I took a walk at the Cincinnati Nature Center at lunch one day this week, just Holly and I. We hadn't been there in a couple of months, waiting until the hot, miserable summer turned into cooler autumn, until I was revitalized and stimulated to walk the woods again.
Without binoculars, field guides, or any express purpose, we wandered the flat, upland paths. I heard more birds than I saw - White-breasted Nuthatch, Carolina Chickadees, Carolina Wren, Northern Cardinals, American Goldfinches, House Wren, Blue Jay, and Eastern Wood-pewee.
As I approached the Krippendorf Lodge, I came upon these little beauties, nestled at the base of a tree: Colchicum, or Fall Crocuses.

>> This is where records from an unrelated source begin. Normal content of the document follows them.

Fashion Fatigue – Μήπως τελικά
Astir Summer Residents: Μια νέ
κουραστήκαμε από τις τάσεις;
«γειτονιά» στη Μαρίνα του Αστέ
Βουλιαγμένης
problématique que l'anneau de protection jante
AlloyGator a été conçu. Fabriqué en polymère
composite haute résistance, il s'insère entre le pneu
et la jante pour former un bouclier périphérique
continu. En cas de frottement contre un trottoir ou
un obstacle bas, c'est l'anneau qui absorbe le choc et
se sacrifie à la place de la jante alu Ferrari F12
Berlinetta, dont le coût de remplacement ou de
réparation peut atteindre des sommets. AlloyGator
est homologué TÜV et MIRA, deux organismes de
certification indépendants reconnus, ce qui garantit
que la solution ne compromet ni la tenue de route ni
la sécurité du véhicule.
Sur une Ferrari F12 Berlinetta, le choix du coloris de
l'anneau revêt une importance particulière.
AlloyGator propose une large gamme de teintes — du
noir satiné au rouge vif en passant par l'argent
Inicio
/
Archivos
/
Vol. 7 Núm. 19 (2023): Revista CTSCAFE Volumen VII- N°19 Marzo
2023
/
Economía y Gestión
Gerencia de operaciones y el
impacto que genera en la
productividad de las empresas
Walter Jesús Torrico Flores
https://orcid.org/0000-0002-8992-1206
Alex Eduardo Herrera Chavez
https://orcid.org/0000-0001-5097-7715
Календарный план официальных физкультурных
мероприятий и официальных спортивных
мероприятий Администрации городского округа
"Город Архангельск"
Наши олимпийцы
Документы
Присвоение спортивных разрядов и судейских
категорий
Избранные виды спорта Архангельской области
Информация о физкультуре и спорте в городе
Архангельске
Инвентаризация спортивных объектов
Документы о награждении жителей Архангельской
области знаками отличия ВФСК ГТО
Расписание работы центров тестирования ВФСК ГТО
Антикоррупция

No, they're not a native wildflower. Instead, they are a legacy of the original owners of this remarkable property. Like the daffodils that bloom every spring, the fall crocuses are a gift from the past, from the days when Carl Krippendorf planted hundreds, probably thousands, of bulbs on his property.
Purists might argue that they don't belong here, in a nature preserve in Ohio, but I enjoy them. Their glowing color sparkles among the newly fallen leaves and fading vegetation. And, they are another connection with the Krippendorfs, who loved this place and left it for the generations that followed to love, too.